Paisaje representado por Luis Siret del antiguo curso del río Antas con El Argar al fondo (Siret y Siret 1890: lám. 22)
Las diferencias en las sepulturas nos muestran las grandes diferencias sociales que existían. Algunos pocos eran enterrados con multitud de objetos de lujo; serían los nobles, la clase dominante. En otras tumbas encontramos un arma, si el esqueleto es masculino, y normalmente una o dos joyas. Estas corresponderían a una clase guerrera.
Finalmente, la mayoría de los enterramientos carecen de objetos que los acompañen, mostrando la pobreza de la mayoría de la población, y cabe preguntarse si no había un estrato social aún inferior que no recibía ningún tipo de enterramiento.
El Argar. Ajuar funerario
A pesar de las diferencias de clases sociales, llama la atención que, guiándonos por el lujo de los ajuares, las mujeres gozaban de cierta estima social y podían haber ocupado posiciones de poder. Los análisis de ADN muestran también una curiosidad: mientras los hombres tendían a permanecer en su comunidad natal, las mujeres provenían de otras comunidades, dadas en matrimonio para forjar alianzas.
Aunque el yacimiento de El Argar, en Almería, es el que da nombre a esta cultura, no es el mayor de todos ellos. Hay múltiples núcleos urbanos, que podían superar el millar de habitantes, y ninguno parece haber logrado una posición predominante sobre los demás. En torno a estas protociudades se articulaba una red de asentamientos menores, que las abastecían.
Las viviendas varían mucho en tamaño: muchas son de reducidas dimensiones, pero otras superan los 300 metros cuadrados, con múltiples habitaciones. La mayor de todas las que se han hallado se encuentra en el yacimiento de La Almoloya, en Murcia, un auténtico palacio que cuenta con paredes decoradas con estuco pintado con motivos geométricos y una sala de 70 metros cuadrados, con bancos adosados a las paredes, estrado y podio. Esta sala, probablemente destinada a audiencias o a un consejo, es la primera evidencia de una construcción específicamente política en la Prehistoria europea.
Los asentamientos estaban rodeados también de murallas, siendo las más impresionantes las de La Bastida de Totana, también en Murcia, una ciudad fortificada de cuatro hectáreas y media con una muralla doble, salpicada de torres cuadrangulares de hasta seis metros, y rodeada de fosos y canalizaciones de agua.
Mapa de El Argar
Pero lo que más destaca de El Argar es su riqueza metalúrgica.

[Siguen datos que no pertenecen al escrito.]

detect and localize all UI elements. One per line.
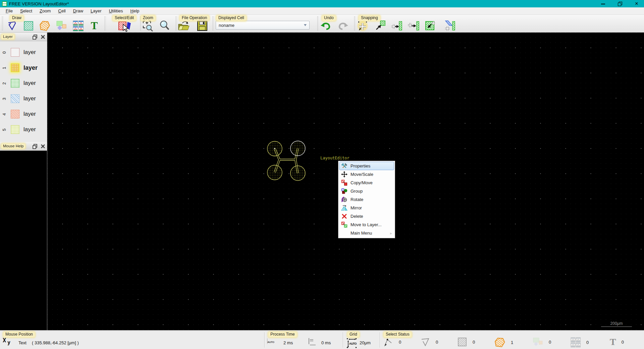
snap-corner-icon[interactable] [374, 20, 386, 32]
close-button[interactable]: × [634, 1, 639, 6]
scale-bar: 200μm [601, 321, 632, 327]
layer-label[interactable]: layer [23, 80, 36, 87]
group-label-displayed-cell: Displayed Cell [216, 15, 246, 21]
layer-index: 1 [2, 64, 7, 71]
draw-path-icon[interactable] [7, 20, 18, 32]
draw-text-icon[interactable]: T [89, 20, 100, 32]
box-icon [457, 337, 467, 347]
layer-row-0[interactable]: 0 layer [0, 45, 47, 60]
grid-label: Grid [347, 332, 359, 337]
menu-layer[interactable]: Layer [88, 8, 105, 14]
cellref-icon [533, 337, 543, 347]
menu-utilities[interactable]: Utilities [106, 8, 126, 14]
layer-index: 5 [2, 126, 7, 133]
context-item-delete[interactable]: Delete [339, 212, 394, 220]
snap-edge-icon[interactable] [391, 20, 402, 32]
toolbar-drag-handle[interactable] [354, 16, 356, 31]
title-bar[interactable]: FREE VERSION LayoutEditor* × [0, 0, 644, 7]
select-status-vertex: 0 [383, 337, 401, 347]
layer-color-swatch[interactable] [11, 63, 19, 72]
text-icon: T [610, 337, 616, 347]
menu-draw[interactable]: Draw [70, 8, 86, 14]
group-label-draw: Draw [10, 15, 23, 21]
mouse-help-panel-header[interactable]: Mouse Help [0, 142, 47, 151]
array-icon [570, 337, 581, 348]
toolbar-drag-handle[interactable] [213, 16, 214, 31]
select-status-cellref: 0 [533, 337, 551, 347]
save-icon[interactable] [197, 20, 208, 32]
layer-panel-float-button[interactable] [32, 34, 38, 40]
open-file-icon[interactable] [178, 20, 191, 32]
draw-cellref-icon[interactable] [56, 20, 67, 32]
draw-polygon-icon[interactable] [39, 20, 50, 32]
layer-label[interactable]: layer [23, 95, 36, 102]
restore-button[interactable] [617, 1, 623, 6]
layer-color-swatch[interactable] [11, 94, 19, 103]
select-status-polygon: 1 [494, 337, 513, 348]
redo-icon[interactable] [337, 20, 349, 32]
displayed-cell-combobox[interactable]: noname [216, 21, 310, 30]
snap-segment-icon[interactable] [408, 20, 419, 32]
process-auto-icon: AUTO [267, 338, 268, 344]
layer-label[interactable]: layer [23, 49, 36, 56]
layer-panel-header[interactable]: Layer [0, 33, 47, 41]
process-time-label: Process Time [268, 332, 297, 337]
layer-row-1[interactable]: 1 layer [0, 60, 47, 76]
snap-inside-icon[interactable] [425, 20, 436, 32]
context-item-copy-move[interactable]: Copy/Move [339, 179, 394, 187]
mouse-cursor-icon [123, 24, 130, 34]
layer-row-2[interactable]: 2 layer [0, 76, 47, 91]
context-item-mirror[interactable]: Mirror [339, 204, 394, 212]
menu-file[interactable]: File [3, 8, 16, 14]
mouse-help-panel-title: Mouse Help [1, 144, 25, 149]
context-item-rotate[interactable]: Rotate [339, 195, 394, 204]
undo-icon[interactable] [320, 20, 331, 32]
menu-zoom[interactable]: Zoom [37, 8, 54, 14]
magnifier-icon[interactable] [159, 20, 170, 32]
context-item-main-menu[interactable]: Main Menu ▸ [339, 229, 394, 237]
toolbar-drag-handle[interactable] [176, 16, 177, 31]
layer-label[interactable]: layer [23, 64, 38, 71]
mouse-help-float-button[interactable] [32, 143, 38, 150]
layer-row-5[interactable]: 5 layer [0, 122, 47, 137]
context-item-move-scale[interactable]: Move/Scale [339, 170, 394, 179]
polygon-icon [494, 337, 505, 348]
context-item-group[interactable]: Group [339, 187, 394, 195]
menu-help[interactable]: Help [127, 8, 143, 14]
render-time-icon [309, 338, 309, 344]
minimize-button[interactable] [600, 1, 606, 6]
layer-color-swatch[interactable] [11, 79, 19, 88]
layer-label[interactable]: layer [23, 111, 36, 117]
mirror-icon [341, 205, 347, 211]
draw-box-icon[interactable] [23, 20, 34, 32]
statusbar-separator [264, 332, 265, 348]
snap-diagonal-icon[interactable] [444, 20, 455, 32]
snap-grid-icon[interactable] [357, 20, 368, 32]
menu-select[interactable]: Select [17, 8, 35, 14]
layer-row-3[interactable]: 3 layer [0, 91, 47, 106]
submenu-arrow-icon: ▸ [390, 231, 392, 236]
chevron-down-icon [304, 24, 307, 26]
layer-panel-close-button[interactable] [40, 34, 46, 40]
draw-array-icon[interactable] [72, 20, 84, 32]
move-to-layer-icon [341, 222, 347, 228]
toolbar-drag-handle[interactable] [317, 16, 319, 31]
layer-color-swatch[interactable] [11, 125, 19, 134]
copy-move-icon [341, 180, 347, 186]
grid-value: 20μm [360, 340, 371, 345]
layer-color-swatch[interactable] [11, 48, 19, 57]
toolbar-drag-handle[interactable] [2, 16, 3, 31]
context-item-properties[interactable]: Properties [339, 162, 394, 170]
mouse-help-close-button[interactable] [40, 143, 46, 150]
zoom-area-icon[interactable] [142, 20, 154, 32]
layer-label[interactable]: layer [23, 126, 36, 133]
select-status-box: 0 [457, 337, 475, 347]
menu-bar: File Select Zoom Cell Draw Layer Utiliti… [0, 7, 644, 15]
process-time-value: 2 ms [283, 340, 293, 345]
layer-row-4[interactable]: 4 layer [0, 106, 47, 122]
context-item-move-to-layer[interactable]: Move to Layer... [339, 220, 394, 229]
menu-cell[interactable]: Cell [55, 8, 68, 14]
layer-index: 4 [2, 111, 7, 117]
layer-color-swatch[interactable] [11, 110, 19, 118]
toolbar-drag-handle[interactable] [105, 16, 106, 31]
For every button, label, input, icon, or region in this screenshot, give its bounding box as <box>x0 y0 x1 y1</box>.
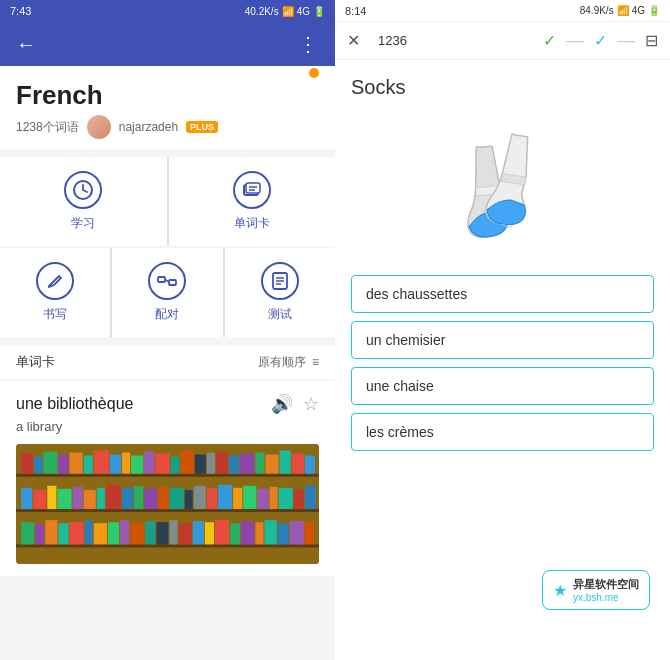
svg-rect-67 <box>70 522 84 544</box>
time-left: 7:43 <box>10 5 31 17</box>
svg-rect-18 <box>58 455 68 474</box>
svg-rect-36 <box>280 450 291 473</box>
more-button[interactable]: ⋮ <box>298 32 319 56</box>
svg-rect-25 <box>144 451 154 473</box>
avatar <box>87 115 111 139</box>
svg-rect-33 <box>240 454 254 474</box>
svg-rect-2 <box>246 183 260 193</box>
svg-rect-78 <box>205 522 214 544</box>
speed-right: 84.9K/s <box>580 5 614 16</box>
answer-option-4[interactable]: les crèmes <box>351 413 654 451</box>
dash-sep: — <box>566 30 584 51</box>
answer-option-1[interactable]: des chaussettes <box>351 275 654 313</box>
question-word: Socks <box>351 76 654 99</box>
svg-rect-60 <box>279 488 293 509</box>
svg-rect-31 <box>216 451 228 473</box>
action-grid-bottom: 书写 配对 <box>0 248 335 337</box>
svg-rect-82 <box>255 522 263 544</box>
filter-icon: ≡ <box>312 355 319 369</box>
svg-rect-16 <box>34 457 42 474</box>
vocab-card: une bibliothèque 🔊 ☆ a library <box>0 381 335 576</box>
svg-rect-29 <box>195 455 206 474</box>
app-header-left: ← ⋮ <box>0 22 335 66</box>
svg-rect-37 <box>292 454 304 474</box>
svg-rect-15 <box>21 454 33 474</box>
svg-rect-58 <box>257 489 268 509</box>
answer-option-2[interactable]: un chemisier <box>351 321 654 359</box>
svg-rect-34 <box>255 452 264 473</box>
learn-button[interactable]: 学习 <box>0 157 167 246</box>
svg-rect-51 <box>170 488 184 509</box>
svg-rect-6 <box>169 280 176 285</box>
vocab-translation: a library <box>16 419 319 434</box>
watermark-site: yx.bsh.me <box>573 592 639 603</box>
learn-icon <box>64 171 102 209</box>
match-button[interactable]: 配对 <box>112 248 222 337</box>
title-section: French 1238个词语 najarzadeh PLUS <box>0 66 335 149</box>
right-app-header: ✕ 1236 ✓ — ✓ — ⊟ <box>335 22 670 60</box>
test-button[interactable]: 测试 <box>225 248 335 337</box>
plus-badge: PLUS <box>186 121 218 133</box>
svg-rect-22 <box>110 455 121 474</box>
page-title: French <box>16 80 319 111</box>
battery-icon-right: 🔋 <box>648 5 660 16</box>
vocab-header: 单词卡 原有顺序 ≡ <box>0 345 335 379</box>
vocab-word: une bibliothèque <box>16 395 133 413</box>
cards-button[interactable]: 单词卡 <box>169 157 336 246</box>
svg-rect-35 <box>265 455 278 474</box>
svg-rect-12 <box>16 474 319 477</box>
svg-rect-13 <box>16 509 319 512</box>
svg-rect-75 <box>170 520 178 544</box>
svg-rect-77 <box>193 521 204 544</box>
svg-rect-44 <box>84 490 96 509</box>
svg-rect-70 <box>108 522 119 544</box>
vocab-section: 单词卡 原有顺序 ≡ une bibliothèque 🔊 ☆ a librar… <box>0 345 335 576</box>
svg-rect-17 <box>43 451 57 473</box>
vocab-sort[interactable]: 原有顺序 ≡ <box>258 354 319 371</box>
back-button[interactable]: ← <box>16 33 36 56</box>
svg-rect-85 <box>290 521 304 544</box>
svg-rect-63 <box>21 522 34 544</box>
write-label: 书写 <box>43 306 67 323</box>
status-icons-right: 84.9K/s 📶 4G 🔋 <box>580 5 660 16</box>
dash-sep2: — <box>617 30 635 51</box>
svg-rect-52 <box>185 490 193 509</box>
svg-rect-71 <box>120 520 129 544</box>
status-bar-left: 7:43 40.2K/s 📶 4G 🔋 <box>0 0 335 22</box>
svg-rect-73 <box>145 521 155 544</box>
signal-icon-right: 📶 <box>617 5 629 16</box>
content-left: French 1238个词语 najarzadeh PLUS 学习 <box>0 66 335 660</box>
star-button[interactable]: ☆ <box>303 393 319 415</box>
svg-rect-76 <box>179 523 192 544</box>
learn-label: 学习 <box>71 215 95 232</box>
left-phone: 7:43 40.2K/s 📶 4G 🔋 ← ⋮ French 1238个词语 n… <box>0 0 335 660</box>
svg-rect-38 <box>305 456 315 474</box>
username: najarzadeh <box>119 120 178 134</box>
svg-rect-43 <box>73 487 83 509</box>
network-left: 4G <box>297 6 310 17</box>
svg-rect-61 <box>294 490 304 509</box>
svg-rect-59 <box>270 487 278 509</box>
test-icon <box>261 262 299 300</box>
close-button[interactable]: ✕ <box>347 31 360 50</box>
time-right: 8:14 <box>345 5 366 17</box>
watermark-star: ★ <box>553 581 567 600</box>
svg-rect-74 <box>156 522 168 544</box>
svg-rect-55 <box>218 485 232 509</box>
adjust-icon[interactable]: ⊟ <box>645 31 658 50</box>
svg-rect-79 <box>215 520 229 544</box>
svg-rect-62 <box>305 486 316 509</box>
progress-indicators: ✓ — ✓ — ⊟ <box>543 30 658 51</box>
sound-button[interactable]: 🔊 <box>271 393 293 415</box>
svg-rect-23 <box>122 452 130 473</box>
write-button[interactable]: 书写 <box>0 248 110 337</box>
cards-icon <box>233 171 271 209</box>
svg-rect-19 <box>70 452 83 473</box>
svg-rect-27 <box>171 457 180 474</box>
answer-option-3[interactable]: une chaise <box>351 367 654 405</box>
subtitle-row: 1238个词语 najarzadeh PLUS <box>16 115 319 139</box>
svg-rect-84 <box>278 523 289 544</box>
watermark-content: 异星软件空间 yx.bsh.me <box>573 577 639 603</box>
check-down-icon: ✓ <box>594 31 607 50</box>
svg-rect-30 <box>207 452 215 473</box>
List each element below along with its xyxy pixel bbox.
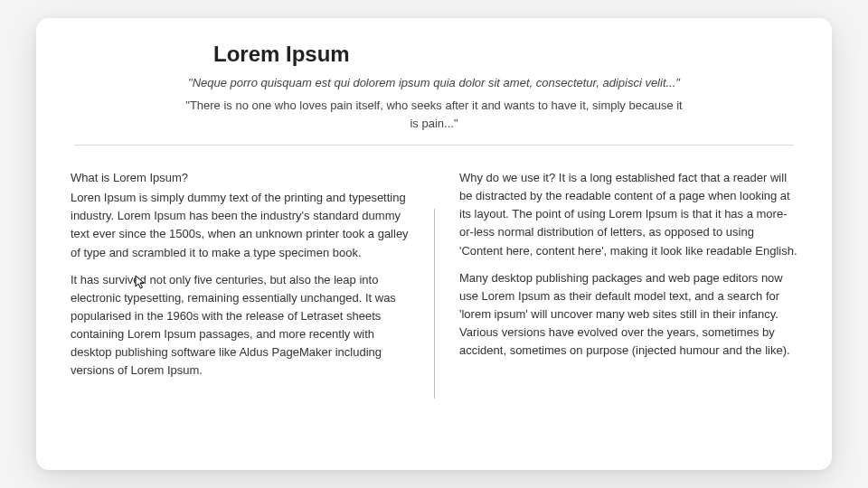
document-card: Lorem Ipsum "Neque porro quisquam est qu…: [36, 18, 832, 470]
right-paragraph-1: Why do we use it? It is a long establish…: [459, 169, 797, 260]
right-paragraph-2: Many desktop publishing packages and web…: [459, 269, 797, 361]
left-paragraph-1: Loren Ipsum is simply dummy text of the …: [71, 189, 409, 262]
page-title: Lorem Ipsum: [213, 42, 797, 67]
quote-latin: "Neque porro quisquam est qui dolorem ip…: [163, 76, 705, 89]
vertical-divider: [434, 209, 435, 399]
left-heading: What is Lorem Ipsum?: [71, 169, 409, 187]
left-paragraph-2: It has survived not only five centuries,…: [71, 271, 409, 380]
column-left: What is Lorem Ipsum? Loren Ipsum is simp…: [71, 169, 434, 389]
content-columns: What is Lorem Ipsum? Loren Ipsum is simp…: [71, 169, 797, 389]
quote-english: "There is no one who loves pain itself, …: [181, 97, 687, 132]
horizontal-divider: [74, 145, 794, 145]
column-right: Why do we use it? It is a long establish…: [434, 169, 797, 389]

Los argáricos dominaban la técnica de añadir arsénico al cobre, creando lo que se conoce como bronce de arsénico, que, aun siendo ligeramente inferior al de estaño, supuso un gran avance respecto al cobre y requería amplios conocimientos técnicos.
También destaca la abundancia de metales preciosos. En el suelo de la sala de audiencias del palacio de La Almoloya encontramos un enterramiento doble, un varón y una mujer. Ella debía de rondar entre los 25 y los 35 años, y su rico ajuar le ha granjeado el nombre de «la mujer de plata».
Los casi 250 gramos de oro de altísima calidad que suman los objetos de este enterramiento lo convierten en el segundo más rico de toda la Edad del Bronce en Europa, solo por detrás del mítico tesoro de Agamenón, en Micenas.
Pese a su extraordinario desarrollo, El Argar desapareció de pronto. En un espacio de apenas cincuenta años, sus principales asentamientos se van abandonando, mostrando signos de violencia, pero no presencia de ningún tipo de invasión externa. La civilización argárica simplemente colapsó, por motivos que siguen siendo objeto de debate entre los arqueólogos.